Ready Player One c'est 2 questions qui reviennent en boucle:
Est-ce un bon Spielberg?
Est-ce un bon film sur les jeux?
Pour la première, je ne suis pas assez qualifié pour y répondre. Par contre pour ce qui est de la seconde, Ready Player One a eu le malheur de me cracher au visage pendant 2h. Il se trouve que je suis game designer de métier et le petit gars ou la petite dame qui a écrit le livre original devait avoir une compréhension très limitée de notre travail. Lorsque le designer du jeu en désaccord avec son collègue s'exclame au bout de 30 minutes de film "je n'aime pas mettre des règles, je préférais quand cela n'était qu'un jeu" j'ai dû retenir une belle tranche de rigolade qui pointait dans le fond de ma gorge. Cher Monsieur Bidule, c'est votre métier de mettre des règles. En vous enlevant ça, j'ai bien peur qu'il vous reste autant de possibilités qu'un peintre qui ne veut pas mettre de traits sur une toile ou qu'un écrivain qui refuse d'écrire des lettres. Il vous faut vous mettre à la poterie ou écrire des livres comme la personne qui vous a créé, si vous ne voulez pas mettre de règles.
Alors on pourrait me reprocher d'être un peu tatillon dans le jugement d'un film à la lumière d'une seule phrase. Seulement cette phrase est le socle sur lequel repose toute l'univers du film.

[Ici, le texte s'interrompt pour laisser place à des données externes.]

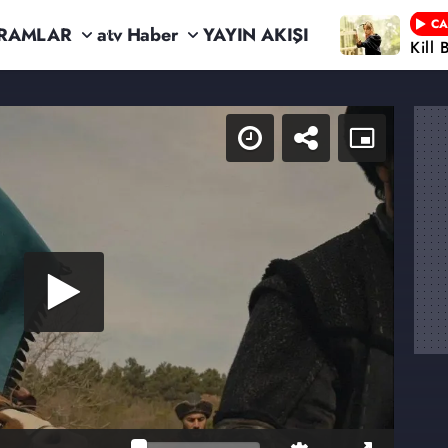
CA
RAMLAR
atv Haber
YAYIN AKIŞI
Kill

Tout est pensé avec cette conception complètement pétée du fonctionnement d'un jeu. A moins que cela ne serve l'intrigue, il n'y a aucune règle réellement consistante qui régit l'OASIS. Le fonctionnement du monde change à la volée malgré un créateur qui bouffe les pissenlits par la racine depuis plusieurs années. Plus personne ne contrôle rien ou tout le monde contrôle tout, on est pas sûr de grand chose. Une confusion qui rend l'univers bancal malgré tous les efforts de la réalisation pour en tirer le meilleur.
Si on peut être content que ces dernières années le cinéma nous gratifie enfin de films réalisés par des joueurs, ce n'est pour ma part déjà plus suffisant pour déclencher mon indulgence. J'attends plus d'une histoire construite autour du rapport d'un créateur de jeu à son oeuvre qu'un ramassis de fantasmes de joueurs accumulant toutes les bêtises que l'on entend sur la réalité virtuelle depuis 30 ans. Une référence aux années 80 de plus dont on aurait aisément pu se passer.